1.2.0 * Change default value of `smoothed_aggregation.aggr.eps_strong` from 0 to 0.08. This should work better for anisotropic cases. * Pressure mask may be set with a pattern in Schur pressure correction preconditioner. * When using async_setup, allow to exit initialization thread early in case the solution has already converged. * Stable implementation of inner product in OpenMP backend. This makes the solution deterministic for a fixed number of OpenMP threads. * Support non-zero initial condition in BiCGStab(L). * Switch implementation of BiCGStab(L) to Fokkema's version [1]. * Support both left and right preconditioning in BiCGStab, BiCGStab(L), GMGES, CG. * Improve performance/scalability of `mpi::subdomain_deflation`. * Minor bug fixes and improvements. [1] Fokkema, Diederik R. Enhanced implementation of BiCGstab (l) for solving linear systems of equations. Universiteit Utrecht. Mathematisch Instituut, 1996.

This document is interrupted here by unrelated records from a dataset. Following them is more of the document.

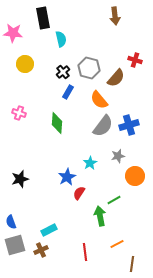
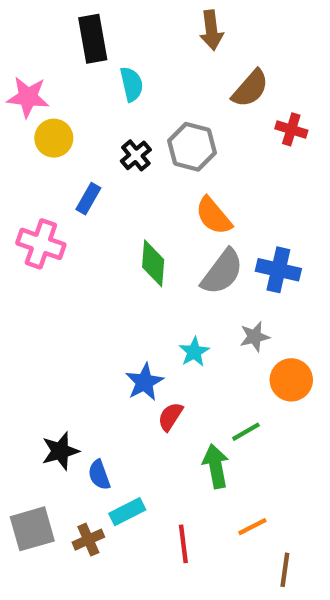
brown arrow: (115, 16) -> (211, 30), moved
pink star: (13, 33) -> (28, 97), moved
brown semicircle: (116, 78) -> (250, 88), moved
blue rectangle: (68, 92) -> (88, 199), moved
pink cross: (19, 113) -> (41, 244), size x1.5
green diamond: (57, 123) -> (153, 263), moved
blue cross: (129, 125) -> (278, 270), turned 30
black star: (20, 179) -> (60, 451), moved
blue semicircle: (11, 222) -> (99, 475), moved
cyan rectangle: (49, 230) -> (127, 512), moved

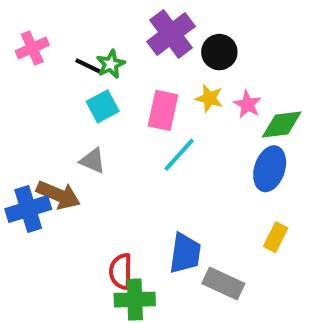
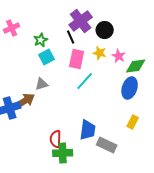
green star: (111, 64) -> (41, 40), moved
black line: (89, 66) -> (71, 37), moved, turned 40
gray triangle: (93, 161) -> (42, 84), turned -40
brown arrow: (58, 195) -> (25, 101), turned -55

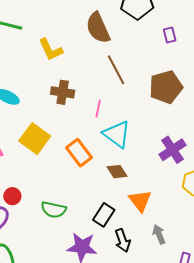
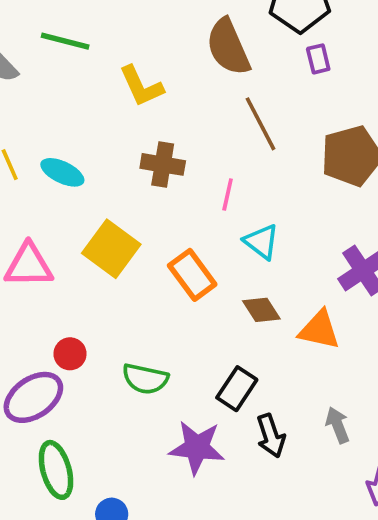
purple rectangle: (170, 35) -> (318, 59), moved
cyan triangle: (117, 134) -> (261, 242), size x0.7
orange triangle: (140, 201) -> (319, 330), moved, turned -40

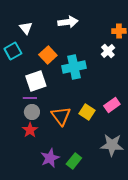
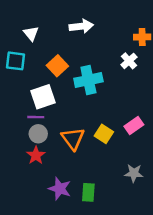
cyan square: (13, 51) -> (16, 61), turned 36
gray star: (112, 145) -> (134, 173), size x0.7
purple star: (50, 158) -> (60, 189), turned -30
green rectangle: (74, 161) -> (88, 192), turned -35

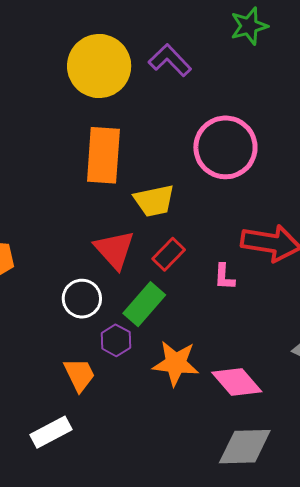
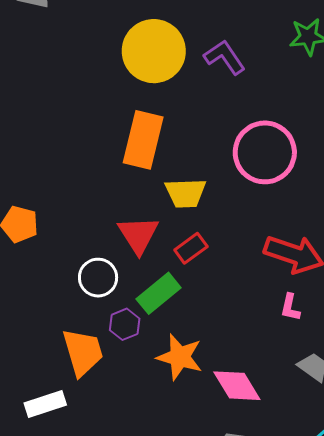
pink L-shape: (224, 277) -> (290, 307), moved
orange trapezoid: (79, 375) -> (83, 352), size x1.4

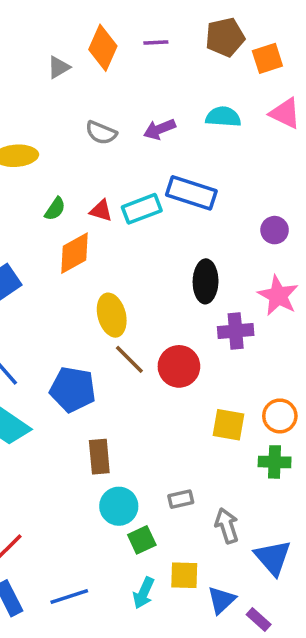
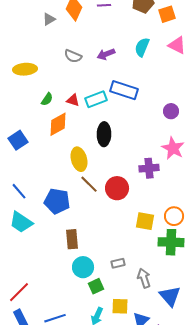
cyan semicircle: (223, 117) -> (142, 47), turned -72
black ellipse: (206, 281) -> (104, 134), moved
green cross: (275, 462) -> (171, 242), size x1.4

1.1.0 * Improve profiling: allow users to configure profiling operations. * Implement `adapter::reorder` for matrices and vectors. Allows to transparently apply Cuthill-McKee reordering to the system matrix and RHS before solution. * Improve performance of Schur pressure correction preconditioner by (optionally) approximating inverse of `Kuu` matrix with its inverted diagonal. * Use power iteration to estimate spectral radius in smoothed_aggregation. This improves convergence rate at the cost of setup time. The total time is usually improved, but may suffer on GPGPU backends. * Adding IDR(s) iterative solver (http://ta.twi.tudelft.nl/nw/users/gijzen/IDR.html). * Improve performance and scalability of `mpi::subdomain_deflation` preconditioner. * Support matrix-free solution with `mpi::subdomain_deflation`. * Provide `amgcl::put(ptree p, string s)` where `s` has `key=value` format. This makes parsing of command line parameters easier. * Add shared and distributed memory benchmarks to the documentation. * Add Clang and OSX tests on Travis-CI. * Minor bug fixes and improvements.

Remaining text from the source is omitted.